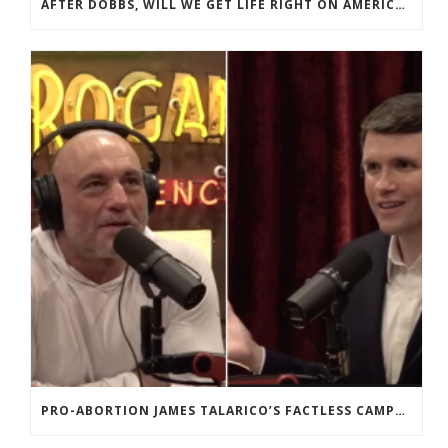
AFTER DOBBS, WILL WE GET LIFE RIGHT ON AMERICA’S 250TH?
PRO-ABORTION JAMES TALARICO’S FACTLESS CAMPAIGN FOR THE SENATE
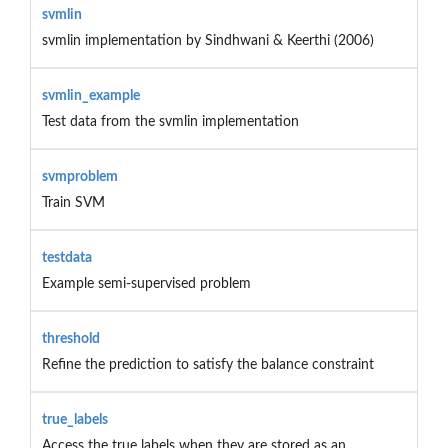
svmlin
svmlin implementation by Sindhwani & Keerthi (2006)
svmlin_example
Test data from the svmlin implementation
svmproblem
Train SVM
testdata
Example semi-supervised problem
threshold
Refine the prediction to satisfy the balance constraint
true_labels
Access the true labels when they are stored as an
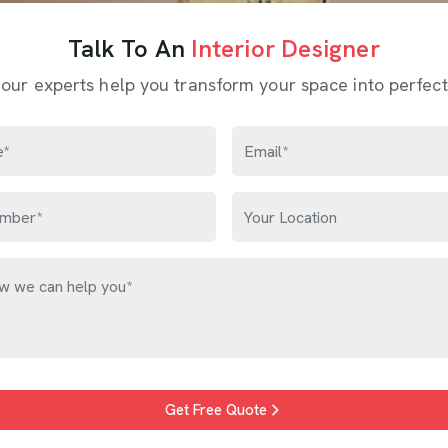
Talk To An
Interior Designer
 our experts help you transform your space into perfect
Get Free Quote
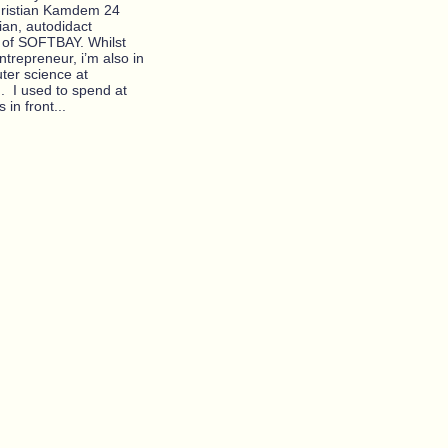
christian Kamdem 24
ian, autodidact
of SOFTBAY. Whilst
ntrepreneur, i’m also in
ter science at
I. I used to spend at
 in front...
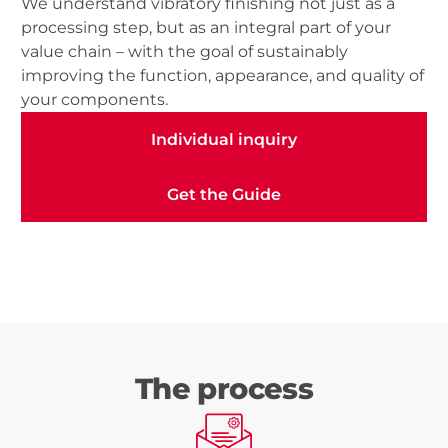
We understand vibratory finishing not just as a
processing step, but as an integral part of your
value chain – with the goal of sustainably
improving the function, appearance, and quality of
your components.
Individual inquiry
Individual inquiry
Get the Guide
Get the Guide
The process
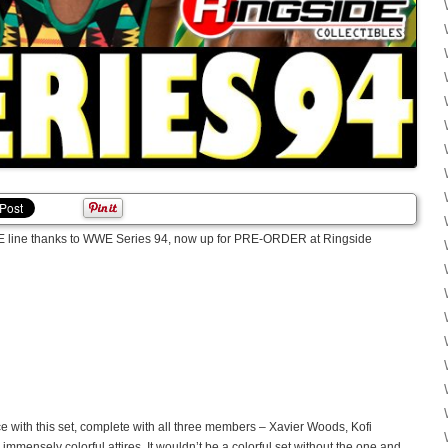
WWE line thanks to WWE Series 94, now up for PRE-ORDER at Ringside
e with this set, complete with all three members – Xavier Woods, Kofi
mmensely colorful attires. It wouldn’t be a colorful set without the one and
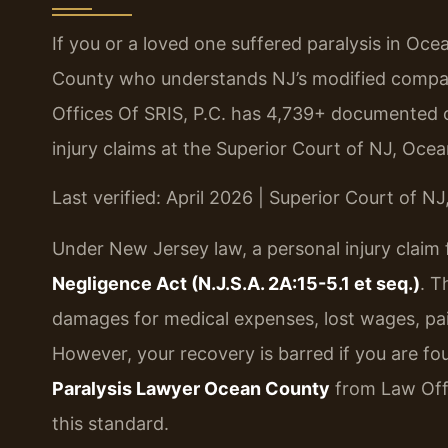
If you or a loved one suffered paralysis in O
County who understands NJ’s modified comparat
Offices Of SRIS, P.C. has 4,739+ documented c
injury claims at the Superior Court of NJ, Ocea
Last verified: April 2026 | Superior Court of N
Under New Jersey law, a personal injury claim 
Negligence Act (N.J.S.A. 2A:15-5.1 et seq.)
. T
damages for medical expenses, lost wages, pai
However, your recovery is barred if you are fo
Paralysis Lawyer Ocean County
from Law Offi
this standard.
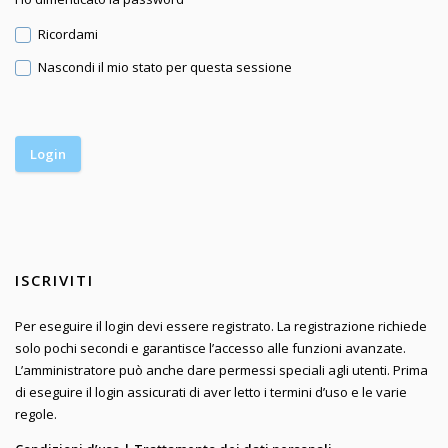
Ricordami
Nascondi il mio stato per questa sessione
ISCRIVITI
Per eseguire il login devi essere registrato. La registrazione richiede
solo pochi secondi e garantisce l’accesso alle funzioni avanzate.
L’amministratore può anche dare permessi speciali agli utenti. Prima
di eseguire il login assicurati di aver letto i termini d’uso e le varie
regole.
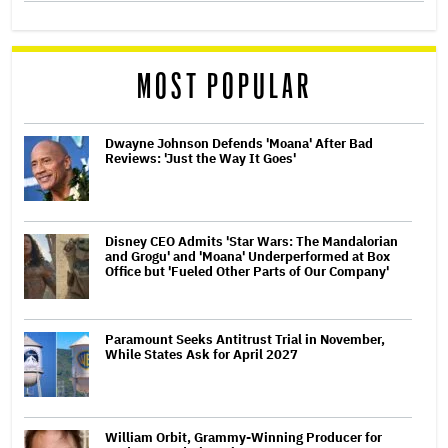
MOST POPULAR
Dwayne Johnson Defends 'Moana' After Bad
Reviews: 'Just the Way It Goes'
Disney CEO Admits 'Star Wars: The Mandalorian
and Grogu' and 'Moana' Underperformed at Box
Office but 'Fueled Other Parts of Our Company'
Paramount Seeks Antitrust Trial in November,
While States Ask for April 2027
William Orbit, Grammy-Winning Producer for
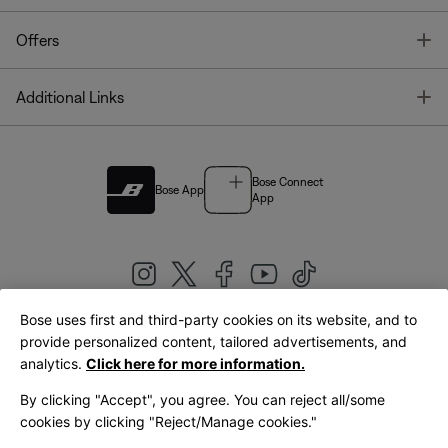
T
Offers
T
Additional Links
Bose Connect
Bose App
App
Bose uses first and third-party cookies on its website, and to
|
provide personalized content, tailored advertisements, and
United Kingdom
English
analytics.
Click here for more information.
By clicking "Accept", you agree. You can reject all/some
cookies by clicking "Reject/Manage cookies."
© Bose Corporation 2026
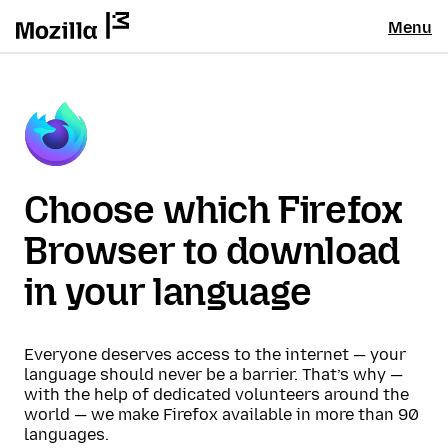
Menu
Choose which Firefox
Browser to download
in your language
Everyone deserves access to the internet — your
language should never be a barrier. That’s why —
with the help of dedicated volunteers around the
world — we make Firefox available in more than 90
languages.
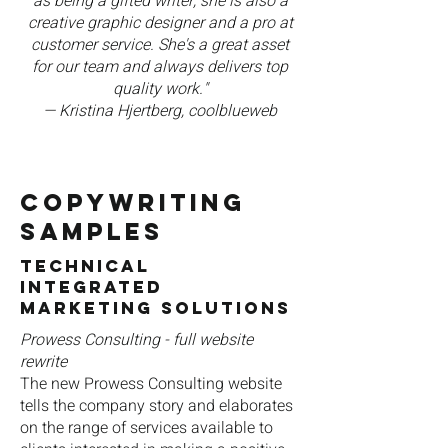
as being a gifted writer, she is also a
creative graphic designer and a pro at
customer service. She's a great asset
for our team and always delivers top
quality work."
— Kristina Hjertberg, coolblueweb
COPYWRITING
Samples
Technical
Integrated
Marketing Solutions
Prowess Consulting - full website
rewrite
The new Prowess Consulting website
tells the company story and elaborates
on the range of services available to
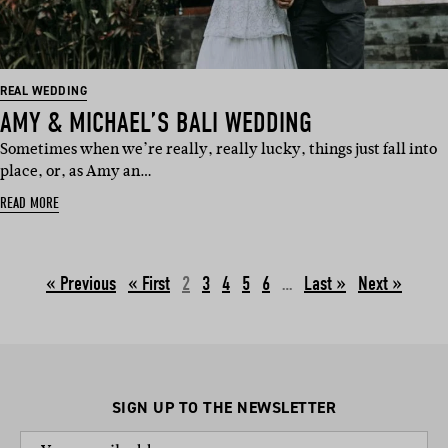
REAL WEDDING
AMY & MICHAEL’S BALI WEDDING
Sometimes when we’re really, really lucky, things just fall into
place, or, as Amy an…
READ MORE
« Previous
2
3
4
5
6
…
Next »
SIGN UP TO THE NEWSLETTER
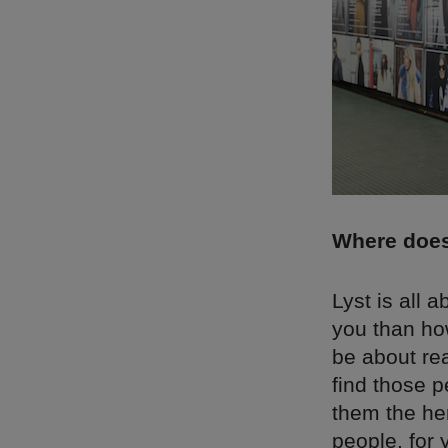
Where does
Lyst is all 
you than ho
be about rea
find those 
them the her
people, for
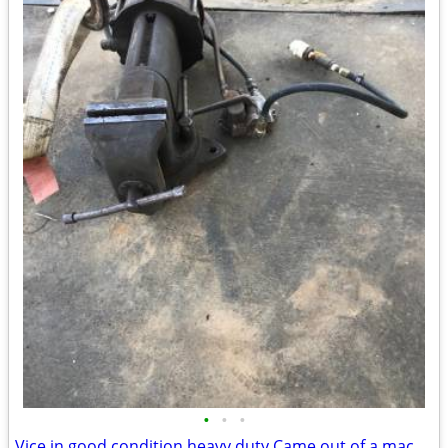
•
•
•
Vice in good condition heavy duty Came out of a machine shop hydraulic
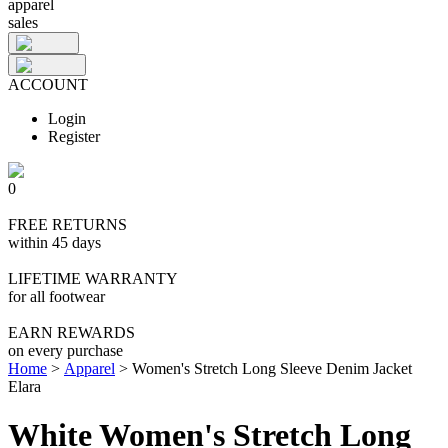
apparel
sales
ACCOUNT
Login
Register
0
FREE RETURNS
within 45 days
LIFETIME WARRANTY
for all footwear
EARN REWARDS
on every purchase
Home
>
Apparel
>
Women's Stretch Long Sleeve Denim Jacket
Elara
White Women's Stretch Long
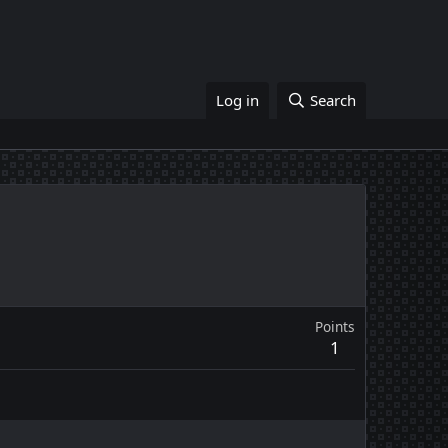
Log in
Search
Points
1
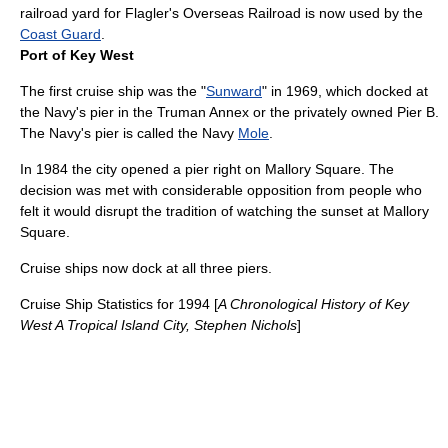
railroad yard for Flagler's Overseas Railroad is now used by the
Coast Guard
.
Port of Key West
The first cruise ship was the "
Sunward
" in 1969, which docked at
the Navy's pier in the
Truman Annex
or the privately owned Pier B.
The Navy's pier is called the Navy
Mole
.
In 1984 the city opened a pier right on
Mallory Square
. The
decision was met with considerable opposition from people who
felt it would disrupt the tradition of watching the sunset at Mallory
Square.
Cruise ships now dock at all three piers.
Cruise Ship Statistics for 1994 [
A Chronological History of Key
West A Tropical Island City, Stephen Nichols
]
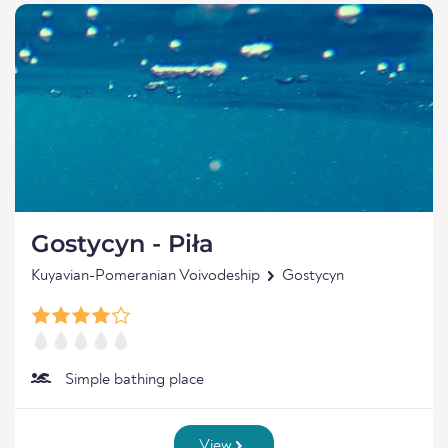
Gostycyn - Piła
Kuyavian-Pomeranian Voivodeship
Gostycyn
Simple bathing place
View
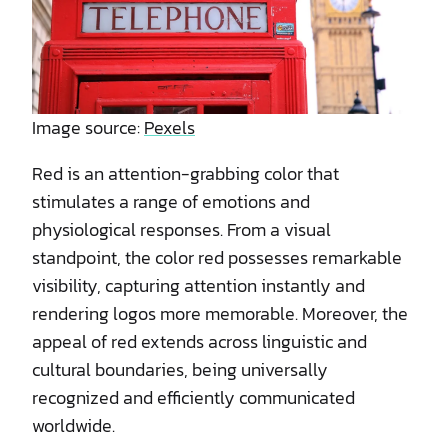
Image source:
Pexels
Red is an attention-grabbing color that
stimulates a range of emotions and
physiological responses. From a visual
standpoint, the color red possesses remarkable
visibility, capturing attention instantly and
rendering logos more memorable. Moreover, the
appeal of red extends across linguistic and
cultural boundaries, being universally
recognized and efficiently communicated
worldwide.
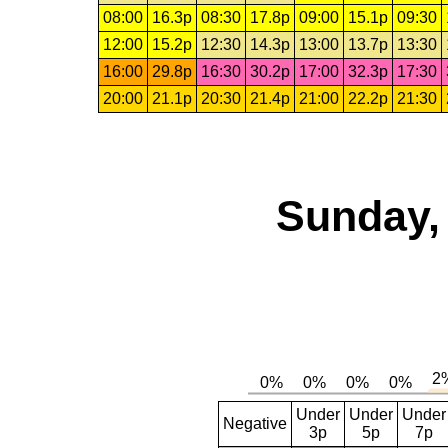
08:00
16.3p
08:30
17.8p
09:00
15.1p
09:30
12:00
15.2p
12:30
14.3p
13:00
13.7p
13:30
16:00
29.8p
16:30
30.2p
17:00
32.3p
17:30
20:00
21.1p
20:30
21.4p
21:00
22.2p
21:30
Sunday,
Under
Under
Under
Negative
3p
5p
7p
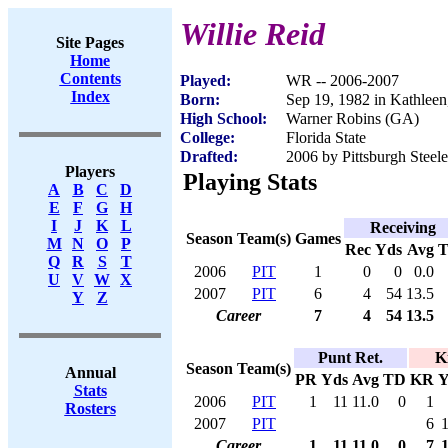
Willie Reid
Site Pages
Home
Contents
Played:
WR -- 2006-2007
Index
Born:
Sep 19, 1982 in Kathlee
High School:
Warner Robins (GA)
College:
Florida State
Drafted:
2006 by Pittsburgh Steele
Players
Playing Stats
A
B
C
D
E
F
G
H
I
J
K
L
Receiving
Season
Team(s)
Games
M
N
O
P
Rec
Yds
Avg
Q
R
S
T
2006
PIT
1
0
0
0.0
U
V
W
X
2007
PIT
6
4
54
13.5
Y
Z
Career
7
4
54
13.5
Punt Ret.
K
Season
Team(s)
Annual
PR
Yds
Avg
TD
KR
Y
Stats
2006
PIT
1
11
11.0
0
1
Rosters
2007
PIT
6
Career
1
11
11.0
0
7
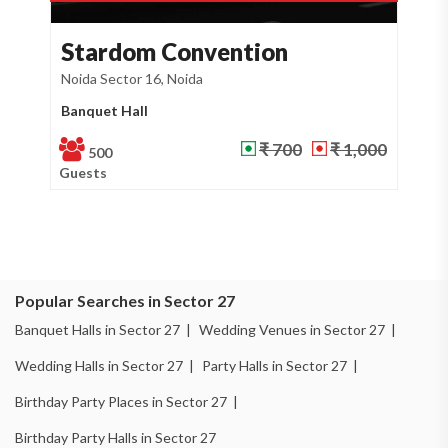
on
Kashish Residency an...
Noida Sector 26, Noida
Banquet Hall
 700
₹ 1,000
₹ 700
₹
400
Guests
Popular Searches in Sector 27
Banquet Halls in Sector 27 |
Wedding Venues in Sector 27 |
Wedding Halls in Sector 27 |
Party Halls in Sector 27 |
Birthday Party Places in Sector 27 |
Birthday Party Halls in Sector 27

··········

WORK REQUEST ▸
Transcribe, exactly and without pictures, everything in the data from the line with "damages for medical expenses, lost wages, pai" down to the line with "and Grogu' and 'Moana' Underperformed at Box", both included.

ANSWER SPACE ▸
damages for medical expenses, lost wages, pai
However, your recovery is barred if you are fo
Paralysis Lawyer Ocean County
from Law Offi
this standard.
Ricordami
Nascondi il mio stato per questa sessione
ISCRIVITI
Per eseguire il login devi essere registrato. La registrazione richiede
solo pochi secondi e garantisce l’accesso alle funzioni avanzate.
L’amministratore può anche dare permessi speciali agli utenti. Prima
di eseguire il login assicurati di aver letto i termini d’uso e le varie
regole.
MOST POPULAR
Dwayne Johnson Defends 'Moana' After Bad
Reviews: 'Just the Way It Goes'
Disney CEO Admits 'Star Wars: The Mandalorian
and Grogu' and 'Moana' Underperformed at Box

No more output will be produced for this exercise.